American jazz guitarist
Born in Buffalo on the 4th of December 1930, James Stanley Hall quickly relocated to New York with his family before moving again to his uncle’s farm in Geneva, Ohio at eight after his parents’ separation. Following a year of rudimentary living, they would move to Cleveland, Ohio, where Hall would later study music. His piano playing mother bought him a guitar at 9, and during a year’s lessons at the store, Hall discovered jazz guitar.
Already playing on a professional level at just 13 years old, the high school-aged Hall joined up with a band fronted by the clarinettist Angelo Vienna.
Jim Hall was one of jazz’s brightest shining lights. A restlessly innovative artist, he has worked with an eclectic range of musicians in his quest to push the envelope of his genre.

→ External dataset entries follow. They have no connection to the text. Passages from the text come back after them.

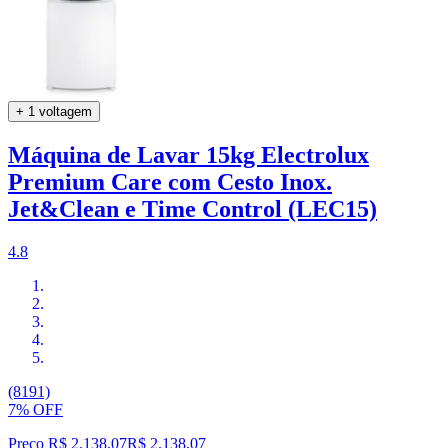
+ 1 voltagem
Máquina de Lavar 15kg Electrolux
Premium Care com Cesto Inox.
Jet&Clean e Time Control (LEC15)
4.8
(8191)
7% OFF
Preço R$ 2.138,07
R$
2.138
,
07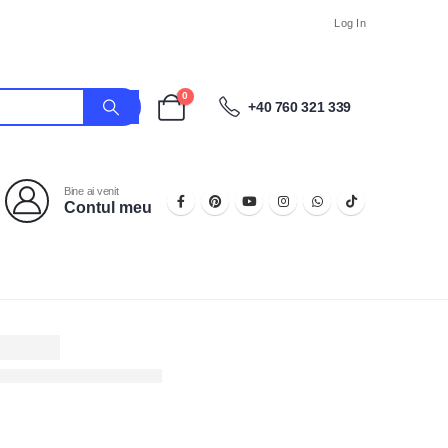
Log In
0
+40 760 321 339
Bine ai venit
Contul meu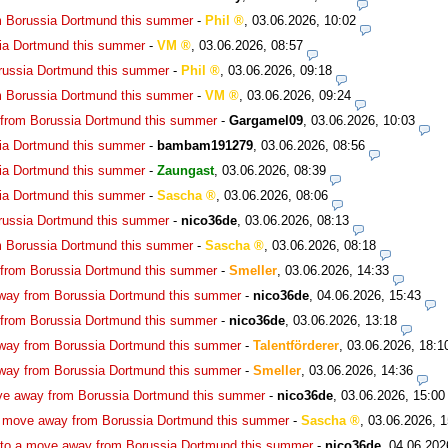
m Borussia Dortmund this summer
-
Phil
,
03.06.2026, 10:02
ia Dortmund this summer
-
VM
,
03.06.2026, 08:57
russia Dortmund this summer
-
Phil
,
03.06.2026, 09:18
m Borussia Dortmund this summer
-
VM
,
03.06.2026, 09:24
 from Borussia Dortmund this summer
-
Gargamel09
,
03.06.2026, 10:03
ia Dortmund this summer
-
bambam191279
,
03.06.2026, 08:56
ia Dortmund this summer
-
Zaungast
,
03.06.2026, 08:39
ia Dortmund this summer
-
Sascha
,
03.06.2026, 08:06
russia Dortmund this summer
-
nico36de
,
03.06.2026, 08:13
m Borussia Dortmund this summer
-
Sascha
,
03.06.2026, 08:18
 from Borussia Dortmund this summer
-
Smeller
,
03.06.2026, 14:33
way from Borussia Dortmund this summer
-
nico36de
,
04.06.2026, 15:43
 from Borussia Dortmund this summer
-
nico36de
,
03.06.2026, 13:18
way from Borussia Dortmund this summer
-
Talentförderer
,
03.06.2026, 18:1
way from Borussia Dortmund this summer
-
Smeller
,
03.06.2026, 14:36
ve away from Borussia Dortmund this summer
-
nico36de
,
03.06.2026, 15:00
a move away from Borussia Dortmund this summer
-
Sascha
,
03.06.2026, 1
 to a move away from Borussia Dortmund this summer
-
nico36de
,
04.06.202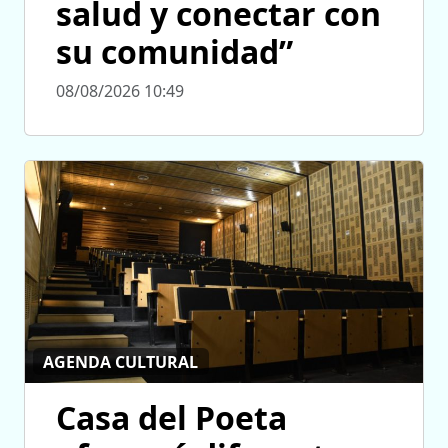
salud y conectar con
su comunidad”
08/08/2026 10:49
AGENDA CULTURAL
Casa del Poeta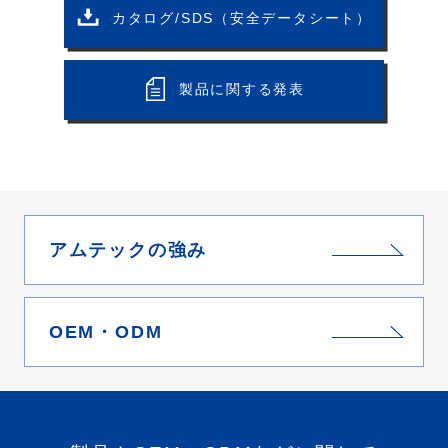
カタログ/SDS（安全データシート）
製品に関する発表
アムテックの強み
OEM・ODM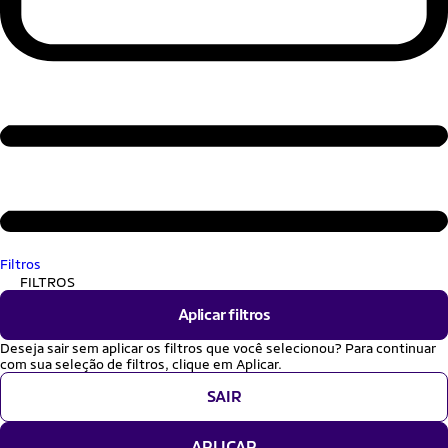
Filtros
FILTROS
Aplicar filtros
Deseja sair sem aplicar os filtros que você selecionou? Para continuar
com sua seleção de filtros, clique em Aplicar.
SAIR
APLICAR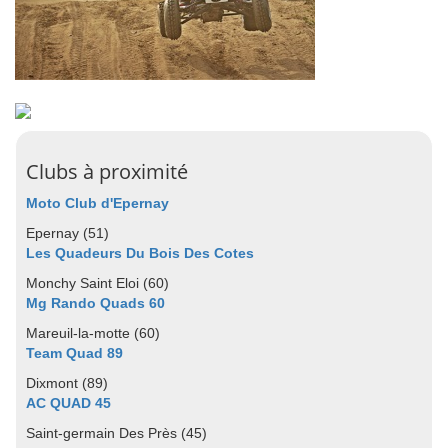
Clubs à proximité
Moto Club d'Epernay
Epernay (51)
Les Quadeurs Du Bois Des Cotes
Monchy Saint Eloi (60)
Mg Rando Quads 60
Mareuil-la-motte (60)
Team Quad 89
Dixmont (89)
AC QUAD 45
Saint-germain Des Près (45)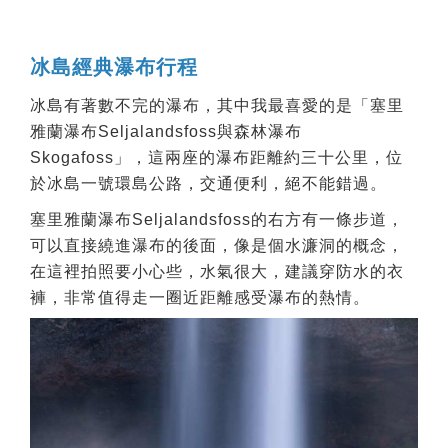
冰島經典瀑布行程
冰島有著數不完的瀑布，其中我最喜愛的是「塞里
雅蘭瀑布Seljalandsfoss與森林瀑布
Skogafoss」，這兩座的瀑布距離約三十公里，位
於冰島一號環島公路，交通便利，絕不能錯過。
塞里雅蘭瀑布Seljalandsfoss的右方有一條步道，
可以直接繞進瀑布的後面，像是個水濂洞的概念，
在這裡拍照要小心些，水氣很大，建議穿防水的衣
褲，非常值得走一圈近距離感受瀑布的熱情。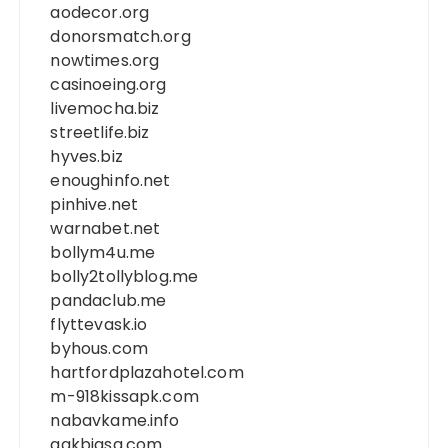
aodecor.org
donorsmatch.org
nowtimes.org
casinoeing.org
livemocha.biz
streetlife.biz
hyves.biz
enoughinfo.net
pinhive.net
warnabet.net
bollym4u.me
bolly2tollyblog.me
pandaclub.me
flyttevask.io
byhous.com
hartfordplazahotel.com
m-918kissapk.com
nabavkame.info
gakbiasa.com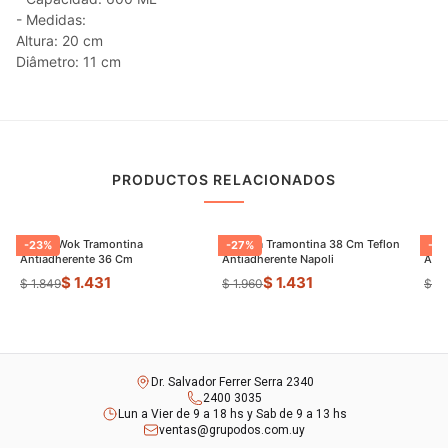
- Medidas:
Altura: 20 cm
Diâmetro: 11 cm
PRODUCTOS RELACIONADOS
Sarten Wok Tramontina
Paellera Tramontina 38 Cm Teflon
Sart
-
23
%
-
27
%
-
9
Antiadherente 36 Cm
Antiadherente Napoli
$ 1.431
$ 1.431
$ 1.849
$ 1.960
$ 8
Dr. Salvador Ferrer Serra 2340
2400 3035
Lun a Vier de 9 a 18 hs y Sab de 9 a 13 hs
ventas@grupodos.com.uy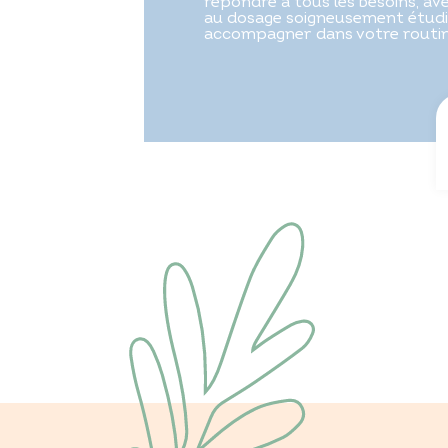
répondre à tous les besoins, a
au dosage soigneusement étudi
accompagner dans votre routine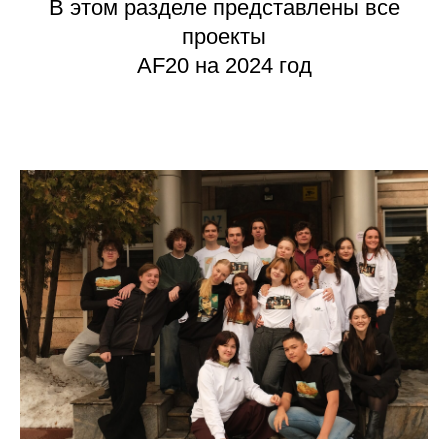
В этом разделе представлены все
проекты
AF20 на 2024 год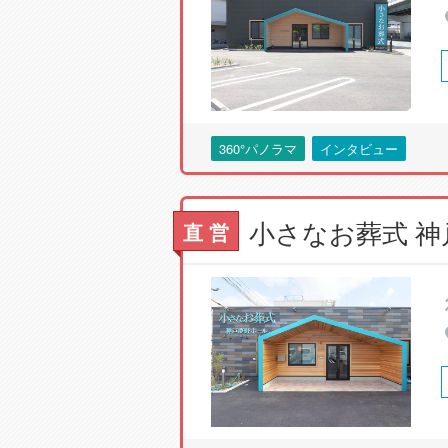
360°パノラマ
インタビュー
小さなお葬式 
直 営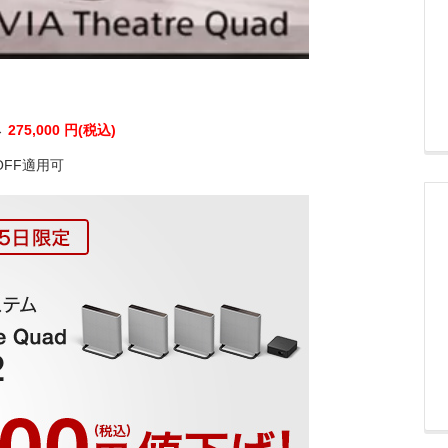
→
275,000 円(税込)
OFF適用可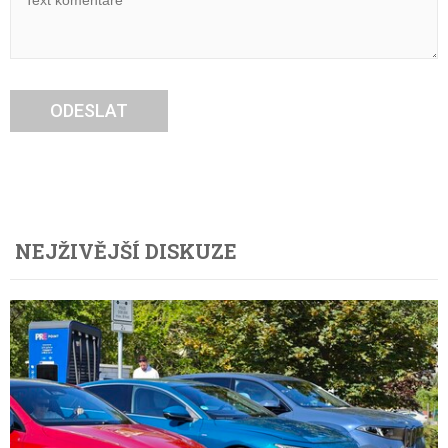
ODESLAT
NEJŽIVĚJŠÍ DISKUZE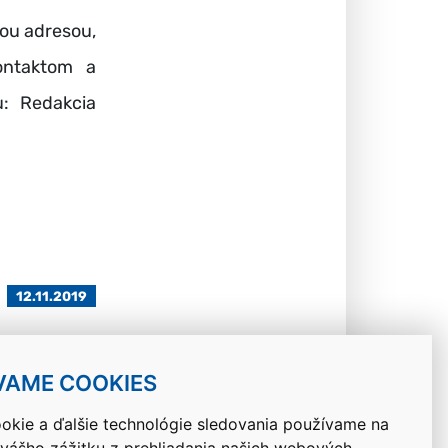
ou adresou,
ontaktom a
: Redakcia
12.11.2019
VAME COOKIES
okie a ďalšie technológie sledovania používame na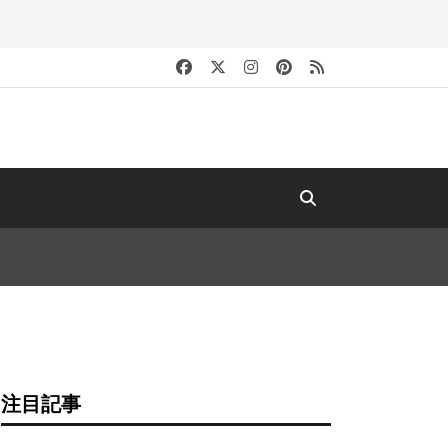
キ
注目記事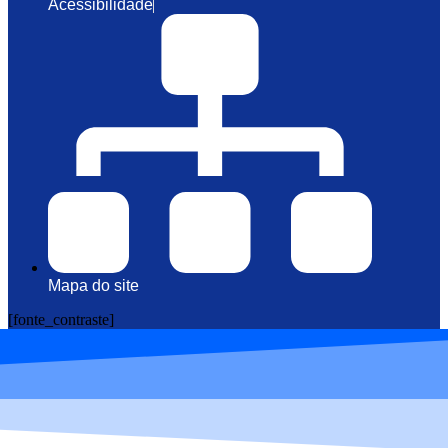
Acessibilidade
Mapa do site
[fonte_contraste]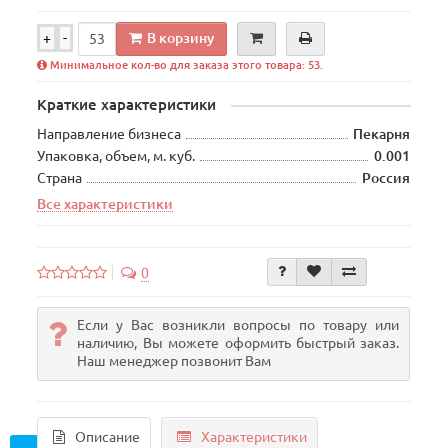
В корзину
+
-
Минимальное кол-во для заказа этого товара: 53.
Краткие характеристики
Направление бизнеса
Пекарня
Упаковка, объем, м. куб.
0.001
Страна
Россия
Все характеристики
0
Если у Вас возникли вопросы по товару или
наличию, Вы можете оформить быстрый заказ.
Наш менеджер позвонит Вам
Описание
Характеристики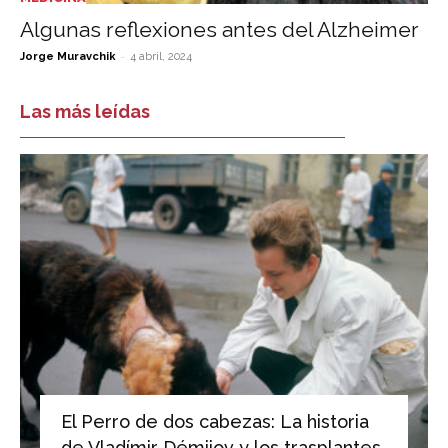
Algunas reflexiones antes del Alzheimer
-
Jorge Muravchik
4 abril, 2024
Las más leídas
El Perro de dos cabezas: La historia
de Vladímir Démijov y los trasplantes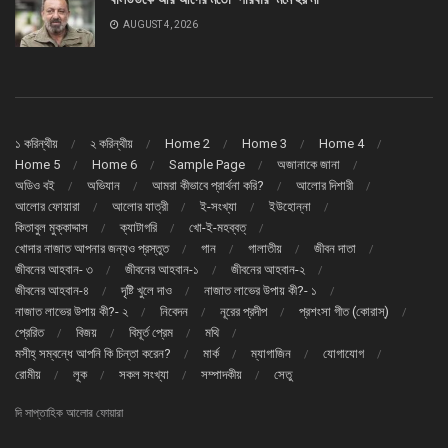
AUGUST 4, 2026
১ করিন্থীয়
২ করিন্থীয়
Home 2
Home 3
Home 4
Home 5
Home 6
Sample Page
অজানাকে জানা
অডিও বই
অভিযান
আমরা কীভাবে প্রার্থনা করি?
আলোর দিশারী
আলোর ফোয়ারা
আলোর যাত্রী
ই-সংখ্যা
ইউহোন্না
কিতাবুল মুক্কাদ্দাস
ক্যাটাগরি
খো-ই-মহব্বত্
খোদার নাজাত আপনার জন্যও প্রস্তুত
গান
গালাতীয়
জীবন দাতা
জীবনের আহবান- ৩
জীবনের আহবান-১
জীবনের আহবান-২
জীবনের আহবান-৪
দৃষ্টি খুলে দাও
নাজাত লাভের উপায় কী?- ১
নাজাত লাভের উপায় কী?- ২
নিবেদন
নূরের প্রদীপ
প্রশংসা গীত (কোরাস্)
প্রেরিত
বিজয়
বিমূর্ত প্রেম
মথি
মসীহ্ সম্বন্ধে আপনি কি চিন্তা করেন?
মার্ক
ম্যাগাজিন
যোগাযোগ
রোমীয়
লূক
সকল সংখ্যা
সম্পাদকীয়
সেতু
দি সাপ্তাহিক আলোর ফোয়ারা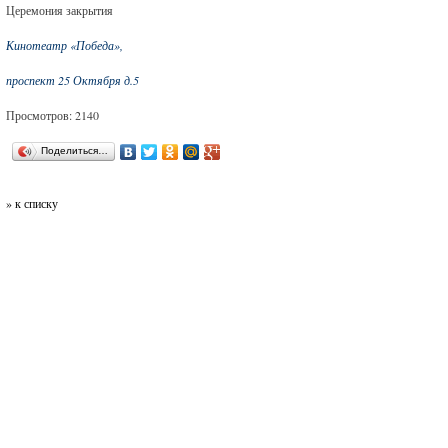
Церемония закрытия
Кинотеатр «Победа»,
проспект 25 Октября д.5
Просмотров: 2140
Поделиться…
» к списку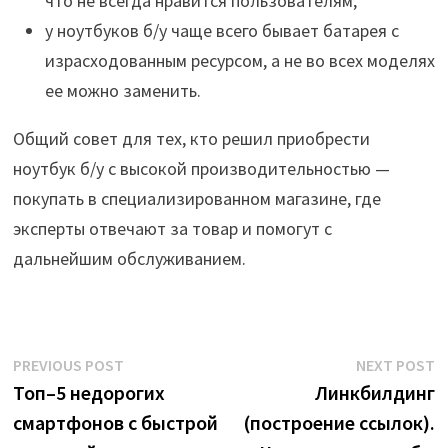
что не всегда нравится пользователям;
у ноутбуков б/у чаще всего бывает батарея с
израсходованным ресурсом, а не во всех моделях
ее можно заменить.
Общий совет для тех, кто решил приобрести
ноутбук б/у с высокой производительностью —
покупать в специализированном магазине, где
эксперты отвечают за товар и помогут с
дальнейшим обслуживанием.
Post
Previous
N
PREVIOUS POST
NEXT POST
post:
p
Топ–5 недорогих
Линкбилдинг
navigation
смартфонов с быстрой
(построение ссылок).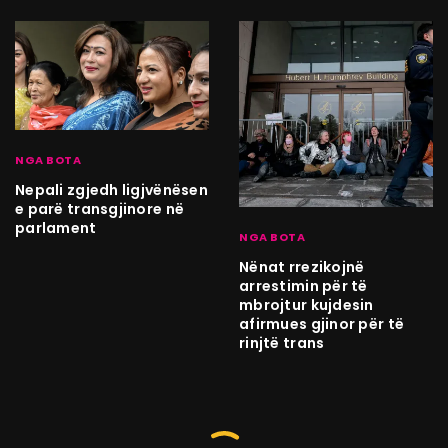
NGA BOTA
Nepali zgjedh ligjvënësen
e parë transgjinore në
parlament
NGA BOTA
Nënat rrezikojnë
arrestimin për të
mbrojtur kujdesin
afirmues gjinor për të
rinjtë trans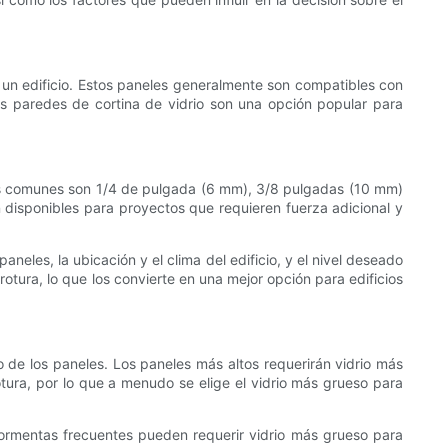
e un edificio. Estos paneles generalmente son compatibles con
as paredes de cortina de vidrio son una opción popular para
 más comunes son 1/4 de pulgada (6 mm), 3/8 pulgadas (10 mm)
disponibles para proyectos que requieren fuerza adicional y
aneles, la ubicación y el clima del edificio, y el nivel deseado
otura, lo que los convierte en una mejor opción para edificios
ño de los paneles. Los paneles más altos requerirán vidrio más
ura, por lo que a menudo se elige el vidrio más grueso para
o tormentas frecuentes pueden requerir vidrio más grueso para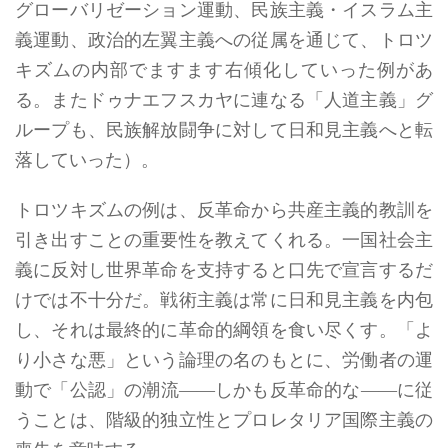
グローバリゼーション運動、民族主義・イスラム主
義運動、政治的左翼主義への従属を通じて、トロツ
キズムの内部でますます右傾化していった例があ
る。またドゥナエフスカヤに連なる「人道主義」グ
ループも、民族解放闘争に対して日和見主義へと転
落していった）。
トロツキズムの例は、反革命から共産主義的教訓を
引き出すことの重要性を教えてくれる。一国社会主
義に反対し世界革命を支持すると口先で宣言するだ
けでは不十分だ。戦術主義は常に日和見主義を内包
し、それは最終的に革命的綱領を食い尽くす。「よ
り小さな悪」という論理の名のもとに、労働者の運
動で「公認」の潮流――しかも反革命的な――に従
うことは、階級的独立性とプロレタリア国際主義の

Along with having guitar lessons from Fred Sharp, Hall would befriend other local musicians and form the Spectacles as their guitarist, learning the ropes of music arrangement as he did. Entering the Cleveland Institute of Music after High School, Hall earned his degree in 1955, later beginning a master’s in classical composition. However, he did not stay for long, soon returning to his guitarist work.
After moving in with his aunt in Los Angeles, Hall restarted his previous guitar lessons before joining the Chico Hamilton Quintet as their electric guitarist. Penning a healthy portion of their material, Hall stuck with the band throughout 1955 and ’56, playing at Newport Festival and New York’s Basin Street Club. Though 1957 saw him release his own debut Jazz Guitar album under the Jim Hall Trio, this year would mark his switch to the Jimmy Giuffre trio.
Following his tour away from the group with Ella Fitzgerald, Hall later played alongside talents such as Ben Webster, Zoot Sims, and Bill Evens on their LP Undercurrent in 1962. Moving to New York and collaborating with the saxophonist Sonny Rollins, their work The Bridge would arrive that very same year. Hall went on a brief hiatus during the 60s, during which he featured for a time on Merv Griffin’s TV show, but by the 70s, he was back in action.
Releasing great works like 1975’s Concierto and Commitment the following year, by the 80s, he was experimenting with different collectives. 1981 brought Concierto de Aranjuez with the David Mathews Orchestra, and ’89’s All Across the City enlisted the help of Gil Goldstein, Steve LaSpina and Terry Clarke. Come 1990, a bolstered version of this band would help produce the Live at Town Hall album, yet 1995’s Dialogues would see him shake things up once again; bringing in the likes of Tom Harell, Joe Lovano and Mike Stern.
Hall would then release his jazz-classical LP Textures in 1996, a live album in ’97 and ’98’s By Arrangement, before finishing off the decade with a Pat Metheny duet project in ’99. By this point, Hall was receiving serious attention for his talents, and in 1997 he was awarded the New York Jazz Critics Circle Award for Best Jazz Composer. Continuing to chart new territories until his passing in 2013, Jim Hall stands as a relentless ground-breaker of jazz.
Did You Know?
During his break from music in 1965, Hall sadly turned down a collaboration with the legendary Miles Davis. We can only wonder how amazing that meeting of minds would have been!